In addition to PCA leverage, we have also implemented two other measures of outlyingness: robust distance, described in the same manuscript as PCA leverage, and DVARS, as formulated by this manuscript:

citation("clever")[2]
## 
## Afyouni S, Nichols TE (2018). "Insight and inference for DVARS."
## _Neuroimage_, *172*, 291-312. doi: 10.1016/j.neuroimage.2017.12.098
## (URL: https://doi.org/10.1016/j.neuroimage.2017.12.098), This citation
## is for the DVARS measure of outlyingness.
## 
## A BibTeX entry for LaTeX users is
## 
##   @Article{afyouniInsightInferenceDVARS2018a,
##     note = {This citation is for the DVARS measure of outlyingness.},
##     title = {Insight and inference for DVARS},
##     author = {Soroosh Afyouni and Thomas E Nichols},
##     journal = {Neuroimage},
##     year = {2018},
##     volume = {172},
##     pages = {291--312},
##     publisher = {Elsevier},
##     doi = {10.1016/j.neuroimage.2017.12.098},
##   }

Method outline

As input, clever takes a \(T\) x \(V\) matrix, \(Y\). In our case, \(Y\) represents an fMRI run: each row is a vectorized volume, and each column represents one timepoint. Next, the algorithm performs the following steps:

  1. Normalize \(Y\) by centering and scaling its columns robustly.

  2. Perform PCA on the normalized \(Y\) matrix using the singular value decomposition (SVD) in order to obtain the \(T \times T\) PC score matrix, \(U\).
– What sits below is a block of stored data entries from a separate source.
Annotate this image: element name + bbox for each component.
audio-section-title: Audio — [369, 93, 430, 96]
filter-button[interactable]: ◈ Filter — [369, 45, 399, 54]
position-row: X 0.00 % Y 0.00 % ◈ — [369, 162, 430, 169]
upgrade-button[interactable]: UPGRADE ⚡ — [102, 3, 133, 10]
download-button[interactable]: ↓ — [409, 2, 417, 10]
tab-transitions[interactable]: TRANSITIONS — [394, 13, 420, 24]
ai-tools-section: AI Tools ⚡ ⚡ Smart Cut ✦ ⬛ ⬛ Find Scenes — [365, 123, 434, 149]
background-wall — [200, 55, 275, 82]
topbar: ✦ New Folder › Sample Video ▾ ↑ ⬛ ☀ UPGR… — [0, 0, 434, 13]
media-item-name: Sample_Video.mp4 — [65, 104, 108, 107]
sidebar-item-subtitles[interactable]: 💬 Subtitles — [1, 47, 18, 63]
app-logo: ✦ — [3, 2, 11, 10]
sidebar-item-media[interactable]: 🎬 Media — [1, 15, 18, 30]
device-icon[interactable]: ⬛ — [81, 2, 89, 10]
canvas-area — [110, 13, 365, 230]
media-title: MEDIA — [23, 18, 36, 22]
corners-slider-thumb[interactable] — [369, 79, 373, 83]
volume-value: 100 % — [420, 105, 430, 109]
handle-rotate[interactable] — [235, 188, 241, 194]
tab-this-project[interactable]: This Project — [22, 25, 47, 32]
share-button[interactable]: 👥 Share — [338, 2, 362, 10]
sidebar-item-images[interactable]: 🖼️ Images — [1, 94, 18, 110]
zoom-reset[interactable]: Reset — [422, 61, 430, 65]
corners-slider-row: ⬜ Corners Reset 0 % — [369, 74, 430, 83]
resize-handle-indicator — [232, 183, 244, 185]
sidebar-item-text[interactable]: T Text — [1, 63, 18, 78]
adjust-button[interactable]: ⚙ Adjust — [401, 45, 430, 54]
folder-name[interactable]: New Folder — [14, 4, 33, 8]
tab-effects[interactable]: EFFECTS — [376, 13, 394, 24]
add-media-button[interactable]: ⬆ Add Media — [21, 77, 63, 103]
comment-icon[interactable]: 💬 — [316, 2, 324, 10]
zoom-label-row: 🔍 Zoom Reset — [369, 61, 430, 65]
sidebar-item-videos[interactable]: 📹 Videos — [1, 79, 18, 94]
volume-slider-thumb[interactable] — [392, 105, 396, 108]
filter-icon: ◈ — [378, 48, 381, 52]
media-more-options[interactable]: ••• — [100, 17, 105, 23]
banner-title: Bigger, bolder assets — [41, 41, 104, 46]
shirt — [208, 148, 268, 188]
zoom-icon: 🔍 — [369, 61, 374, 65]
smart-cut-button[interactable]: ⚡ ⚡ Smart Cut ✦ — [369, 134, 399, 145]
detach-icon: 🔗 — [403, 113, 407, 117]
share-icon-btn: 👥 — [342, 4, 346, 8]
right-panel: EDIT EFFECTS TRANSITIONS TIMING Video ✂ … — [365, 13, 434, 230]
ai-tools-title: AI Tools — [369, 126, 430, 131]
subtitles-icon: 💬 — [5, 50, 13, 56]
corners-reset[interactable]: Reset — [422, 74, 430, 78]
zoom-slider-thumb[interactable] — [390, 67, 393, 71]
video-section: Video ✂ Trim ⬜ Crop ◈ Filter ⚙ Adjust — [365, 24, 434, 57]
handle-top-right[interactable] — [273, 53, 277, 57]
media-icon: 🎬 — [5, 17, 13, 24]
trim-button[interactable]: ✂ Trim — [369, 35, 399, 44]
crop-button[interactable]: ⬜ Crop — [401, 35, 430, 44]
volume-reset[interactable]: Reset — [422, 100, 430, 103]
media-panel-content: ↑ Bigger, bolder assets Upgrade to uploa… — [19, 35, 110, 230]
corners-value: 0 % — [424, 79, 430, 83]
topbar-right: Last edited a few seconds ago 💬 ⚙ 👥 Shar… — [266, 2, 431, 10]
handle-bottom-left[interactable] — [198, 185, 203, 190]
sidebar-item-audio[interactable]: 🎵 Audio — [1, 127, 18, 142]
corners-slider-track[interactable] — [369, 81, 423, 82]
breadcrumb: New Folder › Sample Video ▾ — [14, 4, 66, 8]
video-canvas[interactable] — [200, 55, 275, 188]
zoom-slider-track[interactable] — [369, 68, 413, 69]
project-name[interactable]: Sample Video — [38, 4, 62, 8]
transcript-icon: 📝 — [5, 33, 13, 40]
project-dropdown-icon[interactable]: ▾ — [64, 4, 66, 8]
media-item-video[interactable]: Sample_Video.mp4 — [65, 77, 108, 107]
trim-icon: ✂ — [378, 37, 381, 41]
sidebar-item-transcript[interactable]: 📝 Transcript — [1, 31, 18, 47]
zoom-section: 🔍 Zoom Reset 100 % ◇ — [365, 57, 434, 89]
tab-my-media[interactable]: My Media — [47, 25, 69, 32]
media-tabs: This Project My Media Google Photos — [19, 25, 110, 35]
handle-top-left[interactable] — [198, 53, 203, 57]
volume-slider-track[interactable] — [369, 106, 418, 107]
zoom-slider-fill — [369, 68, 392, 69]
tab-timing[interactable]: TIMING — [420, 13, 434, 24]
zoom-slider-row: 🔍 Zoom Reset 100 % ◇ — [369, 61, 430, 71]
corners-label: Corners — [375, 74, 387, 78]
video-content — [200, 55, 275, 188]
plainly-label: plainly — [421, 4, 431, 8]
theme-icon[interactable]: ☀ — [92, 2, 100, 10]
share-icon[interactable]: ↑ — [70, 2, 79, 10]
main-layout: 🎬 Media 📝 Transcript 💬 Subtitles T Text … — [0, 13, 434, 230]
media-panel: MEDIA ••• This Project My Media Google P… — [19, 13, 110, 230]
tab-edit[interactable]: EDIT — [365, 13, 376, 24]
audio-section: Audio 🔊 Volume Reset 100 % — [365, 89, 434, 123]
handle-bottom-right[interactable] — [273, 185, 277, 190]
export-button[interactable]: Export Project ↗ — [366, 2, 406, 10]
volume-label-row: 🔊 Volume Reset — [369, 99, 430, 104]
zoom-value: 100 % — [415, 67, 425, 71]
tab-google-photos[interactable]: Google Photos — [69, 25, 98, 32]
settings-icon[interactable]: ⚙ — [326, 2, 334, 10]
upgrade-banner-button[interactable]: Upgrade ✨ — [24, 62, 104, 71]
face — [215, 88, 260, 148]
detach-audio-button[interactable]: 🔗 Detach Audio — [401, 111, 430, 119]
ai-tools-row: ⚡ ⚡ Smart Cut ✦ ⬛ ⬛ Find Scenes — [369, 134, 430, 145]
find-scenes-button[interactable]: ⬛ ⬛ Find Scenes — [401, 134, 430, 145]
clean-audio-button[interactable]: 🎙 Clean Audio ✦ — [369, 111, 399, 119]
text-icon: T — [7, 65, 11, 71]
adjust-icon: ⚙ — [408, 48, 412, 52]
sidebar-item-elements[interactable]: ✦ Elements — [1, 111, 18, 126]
  3. Some PCs are removed from \(U\) to obtain the \(Q \times T\) (\(Q < T\)) matrix, \(U'\). The PCs which are retained are those likley to contain outlier information: PCs with greater-than-average variance, or PCs with both high variance and high kurtosis. (The removal of at least one PC is also a theoretical requirement for leverage; additionally, the robust distance method requires \(Q\) to be appropriately small relative to \(T\).)

  4. Next, leverage and/or robust distance is measured. The output of each is a length \(T\) vector representing the “outlyingness” of each time point.

  5. The outlyingness measures are thresholded to obtain the set of identified outliers.

We also include the DVARS outlier detection method in clever. It normalizes the data as explained in step 1 (and not as described in the paper cited above), but otherwise follows the algorithm as described in the paper and implemented in the MATLAB code provided by the authors.

Installation

Install the package from GitHub and load it:

devtools::install_github('mandymejia/clever')

Tutorial

Data

clever includes data from the Autism and Brain Imaging Data Exchange (ABIDE), a publicly available resource of neuroimaging and phenotypic information (Di Martino and others, 2014). Our simulated datasets are based on resting-state fMRI scans from two ABIDE subjects: the first contains artifacts likely due to a couple periods of high subject head motion; the second is relatively artifact-free. Axial slices are used instead of the entire volumes to minimize the download time of clever.

Example results

Here we will run through a simple example. First let’s pull the data:

data(Dat1)
data(Dat2)

The data for both subjects consist of a single slice from an fMRI volume. A brain mask has been applied to vectorize the data, forming a \(T \times V\) (time by voxel) matrix.

dim(Dat1)
## [1]  193 4675
dim(Dat2)
## [1]  145 4679

We next run clever on both datasets. First, we will begin by looking at the standard implementation of PCA leverage:

clever.Dat1.var.lev = clever(Dat1, verbose=TRUE, DVARS=FALSE, lev_images=FALSE)
## Centering and scaling the data matrix.
## Warning in clever(Dat1, verbose = TRUE, DVARS = FALSE, lev_images = FALSE): Warning: 283 constant voxels (out of 4675). These will be removed for estimation of the covariance.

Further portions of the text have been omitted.